MATÉRIEL
PRATIQUE MIXTE
Auteur(s) : NICOLAS ZINZIUS*, CLOTHILDE BARDE**
Pour contribuer à la lutte contre l’antibiorésistance en élevage par la réduction de consommation d’antibiotiques, le vétérinaire peut installer dans son cabinet un laboratoire d’analyse de lait. Retour d’expérience terrain et conseils de Nicolas Zinzius, vétérinaire à Champagnole (Jura).
La lutte contre l’antibiorésistance est un défi majeur mondial de santé publique, car la perte d’efficacité des antibiotiques impacte la santé humaine, la santé animale et celle des écosystèmes. Dans ce contexte, avec le Plan Écoantibio 21, la France s’engage à poursuivre dans la durée sa dynamique de réduction de l’utilisation des antibiotiques sur les animaux avec le soutien des vétérinaires. Dans un tel objectif, les vétérinaires peuvent aider les éleveurs en proposant un service d’« analyse de lait » au cabinet : analyse bactériologique, comptage cellulaire et recherche d’inhibiteurs.
Tout d’abord, avec une analyse bactériologique du lait, sous réserve que le prélèvement soit bien réalisé, le praticien peut établir un diagnostic précis pour les mammites cliniques et subcliniques, ainsi que pour un éventuel tarissement sélectif. Ce type de service est intéressant, car l’investissement est limité. En effet, hormis les consommables, seule une étuve est nécessaire. Deux solutions principales s’offrent alors au vétérinaire. Une des possibilités est le test VétoRapid, gélose avec trois compartiments de divers milieux permettant de révéler les agents pathogènes Gram négatif, streptocoques et staphylocoques, puis d’identifier plus précisément le germe responsable par colorimétrie. L’autre technique, la plus connue, dite des « 3 géloses », permet à l’aide de trois boîtes de milieux différents - COS, milieu non sélectif ; CNA, milieu sélectif Gram positif ; et Hektoën, milieu sélectif Gram négatif - et grâce à des analyses complémentaires simples d’identifier de façon très précise le germe responsable selon la croissance bactérienne sur les différents milieux. À la suite de cette identification, le praticien aura la possibilité, s’il le souhaite, de réaliser un antibiogramme. Cependant, quelle que soit la technique utilisée, le prélèvement sera considéré contaminé s’il y a plus de deux colonies distinctes sur les cultures. Personnellement, je trouve la méthode des 3 géloses moins subjectives, surtout vis-à-vis de la colorimétrie.
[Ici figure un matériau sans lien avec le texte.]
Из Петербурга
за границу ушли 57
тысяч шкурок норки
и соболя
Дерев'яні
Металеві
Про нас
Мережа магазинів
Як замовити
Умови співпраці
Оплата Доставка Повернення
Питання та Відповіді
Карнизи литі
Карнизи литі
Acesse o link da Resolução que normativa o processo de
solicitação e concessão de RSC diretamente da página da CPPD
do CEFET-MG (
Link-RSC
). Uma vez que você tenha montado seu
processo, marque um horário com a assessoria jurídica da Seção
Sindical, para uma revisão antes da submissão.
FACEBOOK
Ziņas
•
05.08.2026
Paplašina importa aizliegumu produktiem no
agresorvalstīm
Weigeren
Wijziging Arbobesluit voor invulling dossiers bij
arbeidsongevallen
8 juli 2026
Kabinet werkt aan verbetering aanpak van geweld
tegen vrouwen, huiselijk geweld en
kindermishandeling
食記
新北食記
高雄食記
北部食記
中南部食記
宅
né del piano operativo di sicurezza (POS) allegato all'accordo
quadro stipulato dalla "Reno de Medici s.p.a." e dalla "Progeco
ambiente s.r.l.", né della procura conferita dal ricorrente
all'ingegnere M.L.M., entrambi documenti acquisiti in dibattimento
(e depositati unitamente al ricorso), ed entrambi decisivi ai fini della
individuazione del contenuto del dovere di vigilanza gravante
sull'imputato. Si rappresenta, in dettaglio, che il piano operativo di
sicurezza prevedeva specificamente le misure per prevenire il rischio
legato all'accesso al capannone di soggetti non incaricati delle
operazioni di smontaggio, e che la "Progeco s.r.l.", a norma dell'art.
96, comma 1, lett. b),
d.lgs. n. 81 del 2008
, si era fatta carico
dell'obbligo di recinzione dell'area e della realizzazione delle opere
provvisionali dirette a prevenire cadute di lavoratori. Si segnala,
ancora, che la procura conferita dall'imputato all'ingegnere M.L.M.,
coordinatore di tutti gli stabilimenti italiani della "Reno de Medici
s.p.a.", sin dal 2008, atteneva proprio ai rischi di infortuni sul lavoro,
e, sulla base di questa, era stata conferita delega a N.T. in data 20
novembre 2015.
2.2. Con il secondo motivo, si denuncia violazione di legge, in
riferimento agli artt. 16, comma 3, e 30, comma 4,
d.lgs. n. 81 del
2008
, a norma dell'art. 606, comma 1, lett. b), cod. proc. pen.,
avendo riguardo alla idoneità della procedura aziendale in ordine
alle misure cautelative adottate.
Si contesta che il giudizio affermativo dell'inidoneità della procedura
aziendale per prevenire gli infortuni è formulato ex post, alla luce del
De plus, pour les mammites subcliniques, la taille des compartiments du VétoRapid peut être trop petite, ce qui peut conduire à une « fausse stérilité ».
Par ailleurs, la réalisation de comptages cellulaires peut aussi être un service utile à développer pour les éleveurs. Le vétérinaire devra alors investir dans un compteur cellulaire de type DeLaval Cell Counter (DCC) par exemple. Celui-ci peut être utilisé pour un comptage cellulaire au cours des visites d’introduction ou pour identifier le quartier susceptible d’être infecté en cas de vache à comptage cellulaire somatique (CCS) élevé. Toutefois, cet outil ne doit en aucun cas être utilisé pour donner une valeur cellulaire sur un tank. Enfin, le praticien peut aussi proposer de réaliser des tests de recherche d’inhibiteurs (test IDEXX) dans les laboratoires des cliniques. Attention néanmoins aux éventuelles divergences avec les laiteries, qui peuvent ensuite engager la responsabilité du vétérinaire.
La pérennisation du service doit passer par une prise complète et précise des commémoratifs, un rendu précis et rapide des résultats et la mise en place, si besoin, d’un traitement adapté. En pratique, pour renforcer le lien avec l’éleveur, le contact téléphonique doit être privilégié. Il est néanmoins important d’y ajouter un compte rendu écrit envoyé par mail ou par courrier. La présence d’une feuille récapitulative de l’ensemble des analyses est fondamentale. Cette dernière permet, à tout moment et pour tous les membres de la structure, de savoir où en est l’analyse. Les services d’« analyse sur le lait », et surtout la bactériologie, apportent donc une plus-value indéniable aux structures vétérinaires, en tant que professionnel de santé publique et partenaire privilégié des éleveurs.